From Kerala 2032 samples (from all 14 districts) have been sequenced. The N440K variant that is associated with immune escape has been found in 123 samples from 11 districts. This variant was earlier found in 33% of samples from Andhra Pradesh, and in 53 of 104 samples from Telangana. This variant has also been reported from 16 other countries including UK, Denmark, Singapore, Japan and Australia. As of now these can be at best said to be variant under investigation.”
Two variants of the SARS-CoV-2 coronavirus that causes covid-19 have combined their genomes to form a heavily mutated hybrid version of the virus. The “recombination” event was discovered in a virus sample in California, provoking warnings that we may be poised to enter a new phase of the pandemic.
The hybrid virus is the result of recombination of the highly transmissible B.1.1.7 variant discovered in the UK and the B.1.429 variant that originated in California and which may be responsible for a recent wave of cases in Los Angeles because it carries a mutation making it resistant to some antibodies.
The implications of the finding aren’t yet clear because very little is known about the recombinant’s biology. However, it does carry a mutation from B.1.1.7, called Δ69/70, which makes the UK virus more transmissible, and another from B.1.429, called L452R, which can confer resistance to antibodies.
The CAL.20C variant accounts for nearly half of COVID-19 cases in Southern California and about a third of cases in the state based on an analysis of viral genomes posted to a global database called GISAID.
What’s more, the researchers found that by the end of January, the variant had spread to 19 other states, up from five states in November 2020. It has also spread beyond the U.S. to six other countries — Australia, Denmark, Israel, New Zealand, Singapore and the United Kingdom.

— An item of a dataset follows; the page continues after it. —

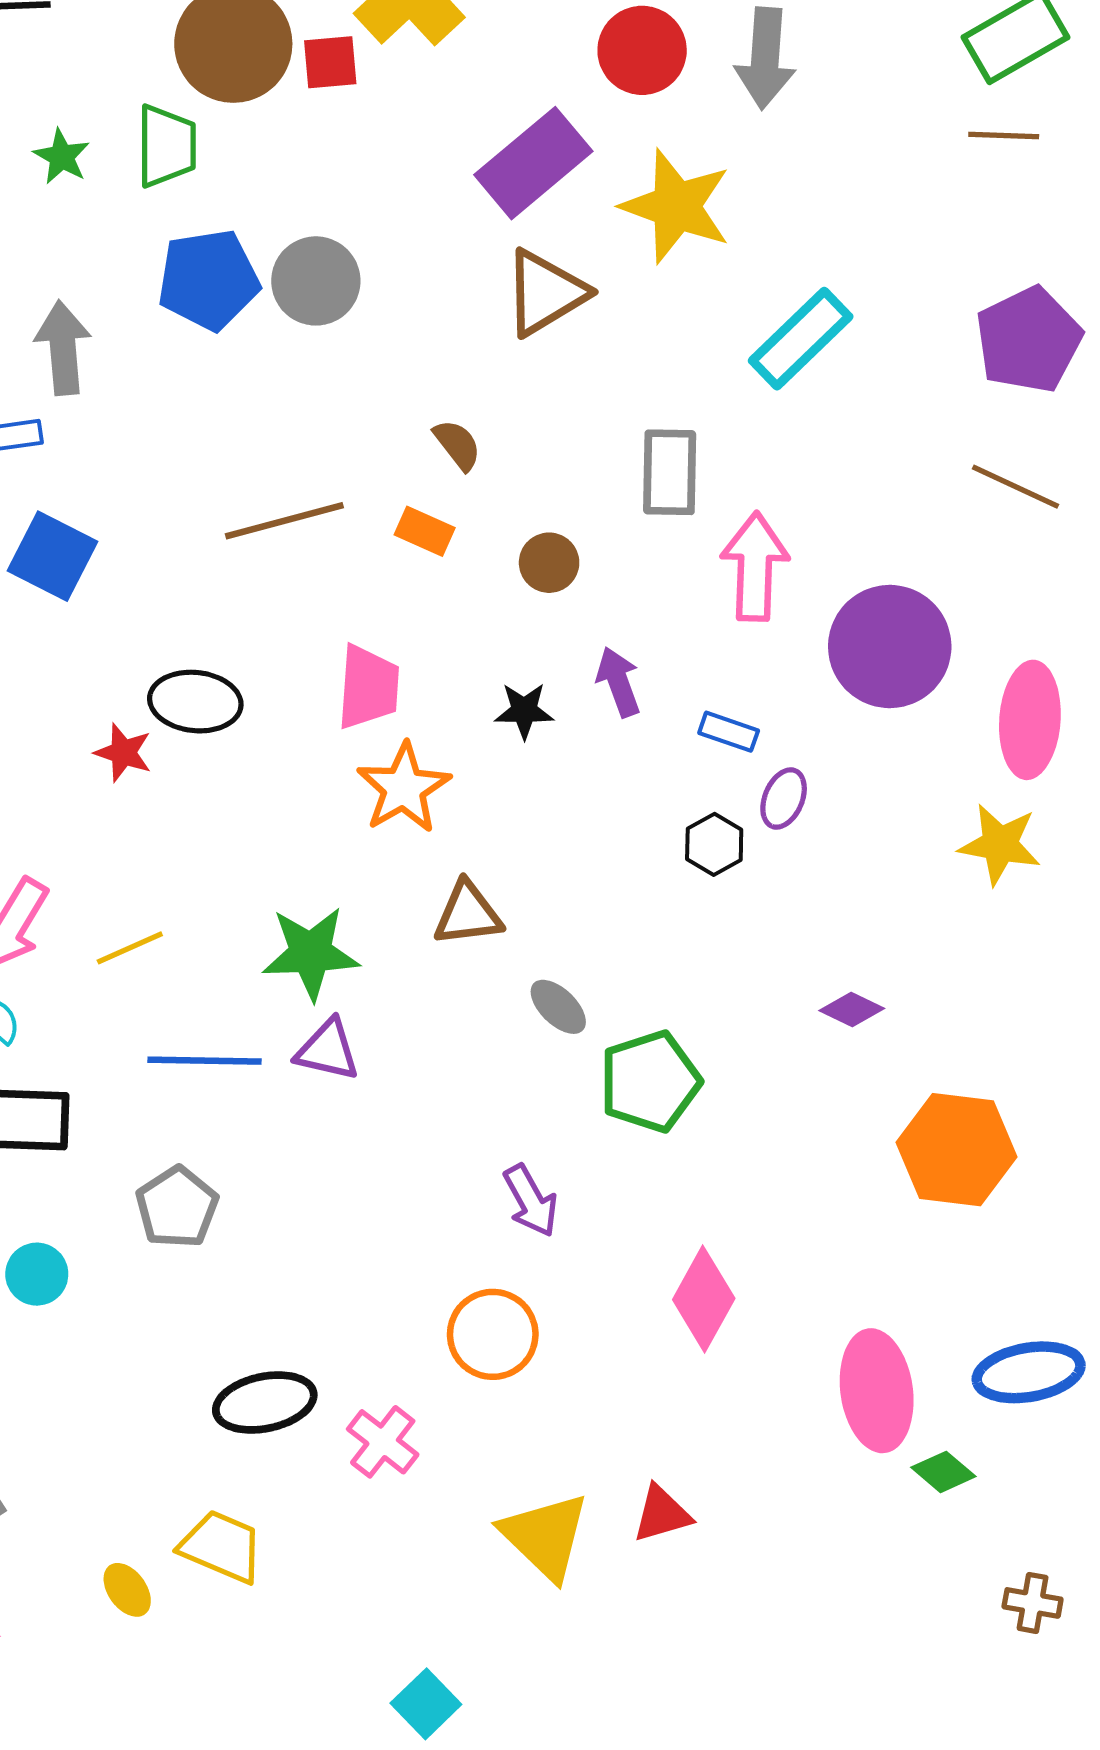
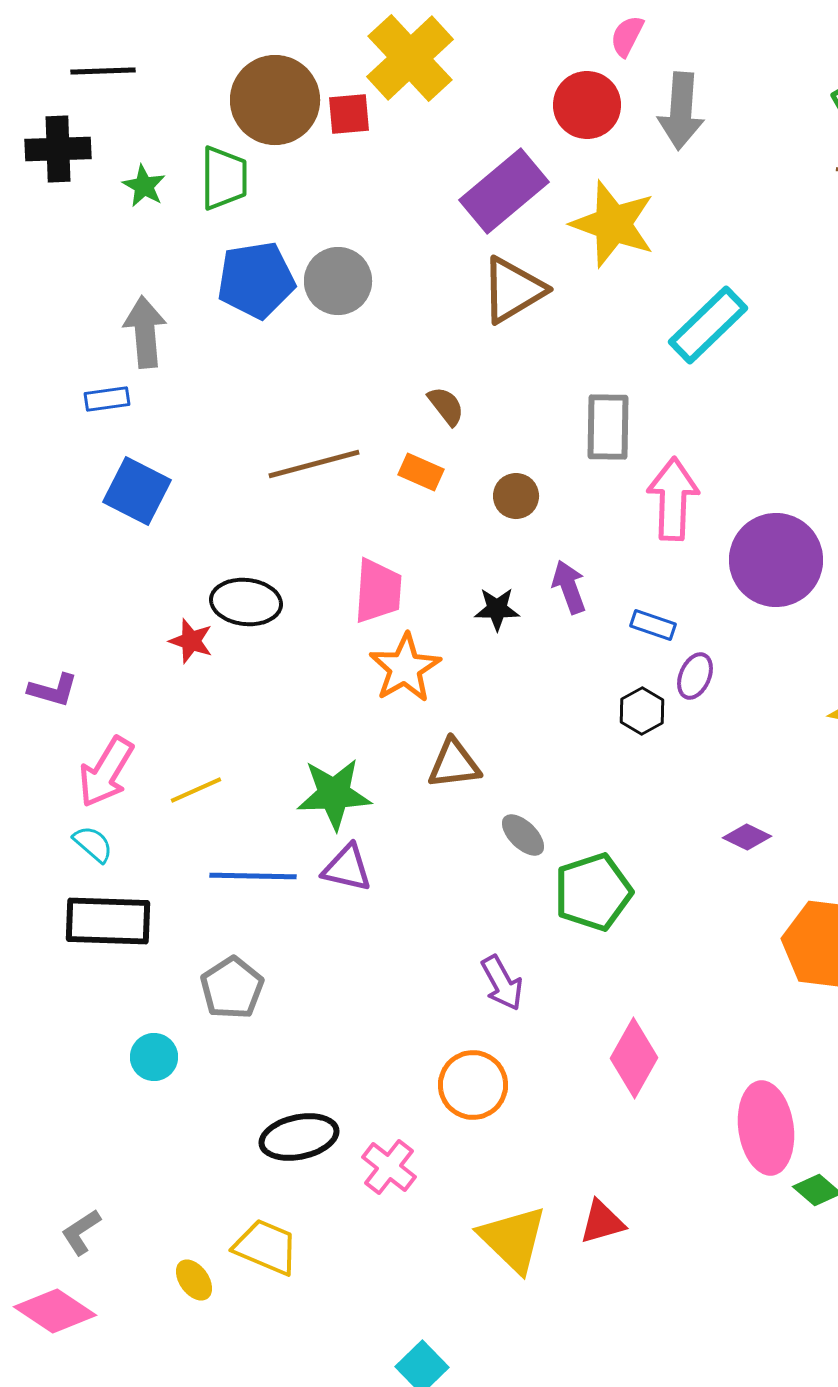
cyan circle: (37, 1274) -> (154, 1057), moved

“We detected a novel strain descended from cluster 20C and defined by five mutations (ORF1a: I4205V, ORF1b:D1183Y, S: S13I;W152C;L452R)(Figure 1). This strain, CAL.20C, was first observed in July 2020 in 1/1230 samples from LA county and not detected in Southern California again until October. Since then, this strain’s prevalence has increased absolutely and relatively in Southern California, where by December it accounted for 24% of all samples (Figure 2A) and 36.4% (66/181) of our local Los Angeles cohort.”